Mejor ni mencionarlo

05 Enero 2021   Por Julio Gutiérrez Heredia

Mejor ni mencionarlo

Cualquier deseo para el 2021 es factible, si lo comparamos con el 2020, porque el año que termina es irrecordable e inolvidable a la vez. El 2021, por más traumático que pudiera percibirse, nunca será tan letal como el que terminó el 31 de diciembre. Al año que me refiero, cuyo número no quiero mencionar, contagió a más de ochenta millones de seres humanos, con un saldo de alrededor de 1.8 millones de fallecidos.

En el aspecto económico, los resultados fueron, han sido y se perfilan como desastrosos. Las crisis sufridas por la humanidad en todo el Siglo XX, no se comparan con los daños causados a la estabilidad macro y microeconómicas de los países afectados por la pandemia del virus conocido como Coronavirus o COVID 19. Desde luego, hay que destacar la bonanza de siete corporaciones mundiales que obtuvieron y siguen obteniendo grandes beneficios de la crisis. Según analistas, expertos en economía, las perdidas acaecidas a empresas (grandes y pequeñas), se calculan en más de un trillón de dólares. Sin embargo, las ganancias de esas siete multinacionales, no están muy lejos de los dos billones de dólares.

 

En nuestro país, los efectos de la pandemia dejarán huellas imborrables debido a la partida de familiares y amigos que perdieron la lucha contra esa enfermedad. No obstante, a pesar de la gran cantidad de personas contagiadas y los fallecimientos provocados por el COVID 19, muchos desaprensivos mantienen una actitud irresponsable, de desavenencia a las disposiciones de las autoridades sanitarias. El no cumplimiento a las medidas establecidas; tales como, el uso de mascarillas, mantener el distanciamiento y la higiene personal, cuyo objetivo es detener los efectos del virus, es pasible de generar un rebrote, con resultados calamitosos, mejor ni mencionarlos.

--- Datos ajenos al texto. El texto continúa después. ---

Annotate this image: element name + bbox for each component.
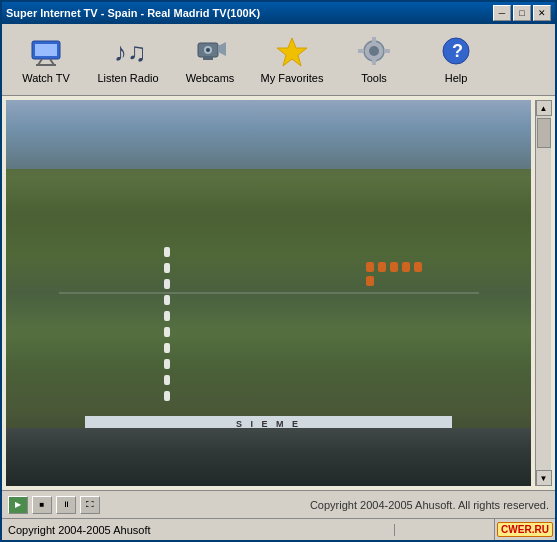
player-white [164, 311, 170, 321]
webcams-button[interactable]: Webcams [170, 28, 250, 92]
status-bar: Copyright 2004-2005 Ahusoft CWER.RU [2, 518, 555, 540]
player-white [164, 247, 170, 257]
svg-text:♪♫: ♪♫ [114, 37, 146, 67]
play-button[interactable]: ▶ [8, 496, 28, 514]
tv-icon [28, 33, 64, 69]
my-favorites-label: My Favorites [261, 72, 324, 85]
player-orange [366, 276, 374, 286]
tools-label: Tools [361, 72, 387, 85]
player-white [164, 343, 170, 353]
crowd-top [6, 100, 531, 169]
player-white [164, 391, 170, 401]
cwer-logo: CWER.RU [497, 522, 553, 537]
svg-rect-1 [35, 44, 57, 56]
radio-icon: ♪♫ [110, 33, 146, 69]
help-button[interactable]: ? Help [416, 28, 496, 92]
players-white [164, 247, 170, 401]
listen-radio-label: Listen Radio [97, 72, 158, 85]
content-area: S I E M E ▲ ▼ [2, 96, 555, 490]
player-white [164, 263, 170, 273]
help-label: Help [445, 72, 468, 85]
svg-rect-10 [203, 57, 213, 60]
copyright-text: Copyright 2004-2005 Ahusoft. All rights … [104, 499, 549, 511]
tools-icon [356, 33, 392, 69]
scroll-down-arrow[interactable]: ▼ [536, 470, 552, 486]
player-orange [402, 262, 410, 272]
player-white [164, 359, 170, 369]
close-button[interactable]: ✕ [533, 5, 551, 21]
title-bar-controls: ─ □ ✕ [493, 5, 551, 21]
svg-text:?: ? [452, 41, 463, 61]
toolbar: Watch TV ♪♫ Listen Radio Webcams [2, 24, 555, 96]
window-title: Super Internet TV - Spain - Real Madrid … [6, 7, 260, 19]
status-middle [395, 519, 495, 540]
title-bar: Super Internet TV - Spain - Real Madrid … [2, 2, 555, 24]
tools-button[interactable]: Tools [334, 28, 414, 92]
maximize-button[interactable]: □ [513, 5, 531, 21]
video-field: S I E M E [6, 100, 531, 486]
svg-rect-15 [372, 59, 376, 65]
video-panel: S I E M E [6, 100, 531, 486]
controls-bar: ▶ ■ ⏸ ⛶ Copyright 2004-2005 Ahusoft. All… [2, 490, 555, 518]
minimize-button[interactable]: ─ [493, 5, 511, 21]
crowd-bottom [6, 428, 531, 486]
players-orange [366, 262, 426, 286]
player-orange [390, 262, 398, 272]
webcam-icon [192, 33, 228, 69]
player-white [164, 327, 170, 337]
scroll-thumb[interactable] [537, 118, 551, 148]
status-text: Copyright 2004-2005 Ahusoft [2, 524, 395, 536]
scrollbar[interactable]: ▲ ▼ [535, 100, 551, 486]
stop-button[interactable]: ■ [32, 496, 52, 514]
star-icon [274, 33, 310, 69]
watch-tv-label: Watch TV [22, 72, 70, 85]
svg-marker-9 [218, 42, 226, 56]
pause-button[interactable]: ⏸ [56, 496, 76, 514]
fullscreen-button[interactable]: ⛶ [80, 496, 100, 514]
player-white [164, 295, 170, 305]
svg-rect-17 [384, 49, 390, 53]
svg-point-8 [206, 48, 210, 52]
svg-marker-11 [277, 38, 307, 66]
svg-rect-14 [372, 37, 376, 43]
help-icon: ? [438, 33, 474, 69]
player-orange [414, 262, 422, 272]
player-white [164, 375, 170, 385]
my-favorites-button[interactable]: My Favorites [252, 28, 332, 92]
player-orange [378, 262, 386, 272]
scroll-up-arrow[interactable]: ▲ [536, 100, 552, 116]
watch-tv-button[interactable]: Watch TV [6, 28, 86, 92]
player-white [164, 279, 170, 289]
listen-radio-button[interactable]: ♪♫ Listen Radio [88, 28, 168, 92]
svg-point-13 [369, 46, 379, 56]
status-right: CWER.RU [495, 522, 555, 537]
main-window: Super Internet TV - Spain - Real Madrid … [0, 0, 557, 542]
video-screen: S I E M E [6, 100, 531, 486]
player-orange [366, 262, 374, 272]
webcams-label: Webcams [186, 72, 235, 85]
svg-rect-16 [358, 49, 364, 53]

Mencionar las palabras confinamiento, cuarentena, toque de queda, distanciamiento, para algunos dominicanos, es “limitar sus libertades cívicas”, sin pensar que el sacrificio que involucra aceptar esos términos, para proteger la salud personal y de su familia, lo único que persigue es controlar la pandemia y, así lograr si erradicación mediante programas sanitarios adecuados.

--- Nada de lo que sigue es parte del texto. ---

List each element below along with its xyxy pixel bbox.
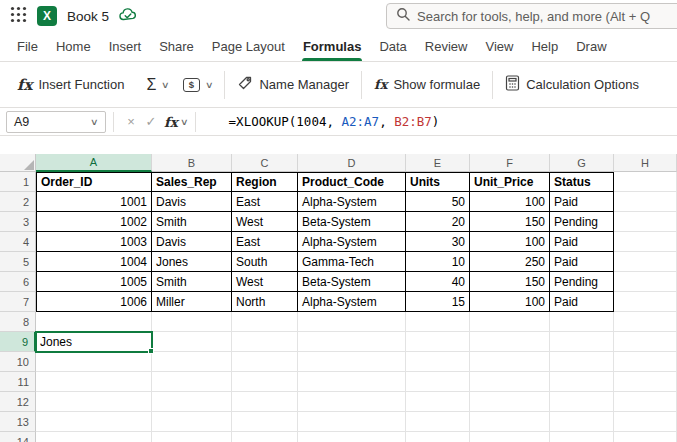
cell-C3[interactable]: West [232, 212, 298, 232]
row-header-4[interactable]: 4 [0, 232, 36, 252]
cell-H1[interactable] [614, 172, 677, 192]
tab-data[interactable]: Data [370, 32, 415, 61]
cell-A4[interactable]: 1003 [36, 232, 152, 252]
cell-G1[interactable]: Status [550, 172, 614, 192]
cell-A8[interactable] [36, 312, 152, 332]
show-formulae-button[interactable]: fx Show formulae [367, 71, 487, 98]
cell-D1[interactable]: Product_Code [298, 172, 406, 192]
cell-F5[interactable]: 250 [470, 252, 550, 272]
tab-formulas[interactable]: Formulas [294, 32, 371, 61]
enter-button[interactable]: ✓ [141, 114, 161, 129]
cell-H3[interactable] [614, 212, 677, 232]
cell-A10[interactable] [36, 352, 152, 372]
tab-insert[interactable]: Insert [100, 32, 151, 61]
cell-E5[interactable]: 10 [406, 252, 470, 272]
cell-F4[interactable]: 100 [470, 232, 550, 252]
cell-G2[interactable]: Paid [550, 192, 614, 212]
cell-C5[interactable]: South [232, 252, 298, 272]
column-header-D[interactable]: D [298, 154, 406, 172]
column-header-C[interactable]: C [232, 154, 298, 172]
cell-G14[interactable] [550, 432, 614, 442]
tab-home[interactable]: Home [47, 32, 100, 61]
tab-share[interactable]: Share [150, 32, 203, 61]
autosum-button[interactable]: Σ ∨ [139, 71, 175, 99]
cell-B3[interactable]: Smith [152, 212, 232, 232]
cell-B9[interactable] [152, 332, 232, 352]
column-header-A[interactable]: A [36, 154, 152, 172]
cell-C9[interactable] [232, 332, 298, 352]
cell-D11[interactable] [298, 372, 406, 392]
cell-F14[interactable] [470, 432, 550, 442]
cell-E14[interactable] [406, 432, 470, 442]
row-header-5[interactable]: 5 [0, 252, 36, 272]
cell-B13[interactable] [152, 412, 232, 432]
name-manager-button[interactable]: Name Manager [230, 69, 356, 100]
cell-A7[interactable]: 1006 [36, 292, 152, 312]
column-header-H[interactable]: H [614, 154, 677, 172]
tab-file[interactable]: File [8, 32, 47, 61]
tab-review[interactable]: Review [416, 32, 477, 61]
cell-E4[interactable]: 30 [406, 232, 470, 252]
cell-B8[interactable] [152, 312, 232, 332]
row-header-3[interactable]: 3 [0, 212, 36, 232]
cell-C6[interactable]: West [232, 272, 298, 292]
row-header-6[interactable]: 6 [0, 272, 36, 292]
cell-B4[interactable]: Davis [152, 232, 232, 252]
cell-G13[interactable] [550, 412, 614, 432]
cell-F1[interactable]: Unit_Price [470, 172, 550, 192]
cell-B11[interactable] [152, 372, 232, 392]
cell-G7[interactable]: Paid [550, 292, 614, 312]
cell-F7[interactable]: 100 [470, 292, 550, 312]
cell-F10[interactable] [470, 352, 550, 372]
cell-C12[interactable] [232, 392, 298, 412]
financial-functions-button[interactable]: $ ∨ [176, 72, 220, 98]
row-header-1[interactable]: 1 [0, 172, 36, 192]
cell-E9[interactable] [406, 332, 470, 352]
insert-function-button[interactable]: fx Insert Function [10, 70, 131, 100]
cell-H12[interactable] [614, 392, 677, 412]
cell-D12[interactable] [298, 392, 406, 412]
cell-D5[interactable]: Gamma-Tech [298, 252, 406, 272]
cell-C4[interactable]: East [232, 232, 298, 252]
cell-A1[interactable]: Order_ID [36, 172, 152, 192]
cell-B7[interactable]: Miller [152, 292, 232, 312]
tab-view[interactable]: View [476, 32, 522, 61]
column-header-F[interactable]: F [470, 154, 550, 172]
cell-D9[interactable] [298, 332, 406, 352]
cell-B2[interactable]: Davis [152, 192, 232, 212]
cell-B12[interactable] [152, 392, 232, 412]
cell-F11[interactable] [470, 372, 550, 392]
cell-H4[interactable] [614, 232, 677, 252]
cell-H13[interactable] [614, 412, 677, 432]
cell-A13[interactable] [36, 412, 152, 432]
cell-B5[interactable]: Jones [152, 252, 232, 272]
excel-logo-icon[interactable]: X [37, 6, 57, 26]
row-header-12[interactable]: 12 [0, 392, 36, 412]
row-header-14[interactable]: 14 [0, 432, 36, 442]
cell-C1[interactable]: Region [232, 172, 298, 192]
cell-G9[interactable] [550, 332, 614, 352]
cell-A11[interactable] [36, 372, 152, 392]
cell-G11[interactable] [550, 372, 614, 392]
row-header-8[interactable]: 8 [0, 312, 36, 332]
cell-A9[interactable]: Jones [36, 332, 152, 352]
cell-H5[interactable] [614, 252, 677, 272]
tab-draw[interactable]: Draw [567, 32, 615, 61]
cell-E6[interactable]: 40 [406, 272, 470, 292]
cell-A5[interactable]: 1004 [36, 252, 152, 272]
cell-D6[interactable]: Beta-System [298, 272, 406, 292]
cell-G6[interactable]: Pending [550, 272, 614, 292]
tab-page-layout[interactable]: Page Layout [203, 32, 294, 61]
search-bar[interactable] [386, 3, 677, 29]
document-title[interactable]: Book 5 [67, 9, 109, 24]
row-header-9[interactable]: 9 [0, 332, 36, 352]
column-header-E[interactable]: E [406, 154, 470, 172]
cell-G3[interactable]: Pending [550, 212, 614, 232]
cell-D4[interactable]: Alpha-System [298, 232, 406, 252]
tab-help[interactable]: Help [522, 32, 567, 61]
search-input[interactable] [417, 9, 676, 24]
cell-D10[interactable] [298, 352, 406, 372]
cell-C11[interactable] [232, 372, 298, 392]
cell-C7[interactable]: North [232, 292, 298, 312]
cell-B14[interactable] [152, 432, 232, 442]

La reacción de los dominicanos, en sentido general, ante los inconvenientes planteados por la pandemia, es aceptable con respecto al cumplimiento de las disposiciones gubernamentales. Los casos de personas con temperamento inclinado a desacatar las medidas sanitarias, son una minoría, pero por el ruido que logran con su actitud, trastornan el avance en el control del COVID 19.

Indudablemente que, tras las medidas sanitarias tomadas por el gobierno dominicano, luego de que la Organización Mundial de la Salud (OMS), decretara el estado de pandemia del Coronavirus, el 11 de marzo del año que no quiero enumerar, los hábitos de consumo, los quehaceres domésticos, el desplazamiento social y la situación económica de la mayoría de los dominicanos, experimentaron cambios drásticos difícil de retomar a una normalidad, como se acostumbraba antes de la proliferación de la referida enfermedad.

Esperamos que el 2021 nos traiga la grata noticia de que las investigaciones realizadas por científicos de la salud, logren el prototipo de la vacuna que enfrente los efectos del COVID 19, y produzca los anticuerpos en la humanidad para neutralizar los efectos letales de tan terrible mal, porque el año que termina a las doce de la noche del 31 de diciembre, es mejor ni mencionarlo, por la experiencia vivida por los que tenemos la suerte de contarla.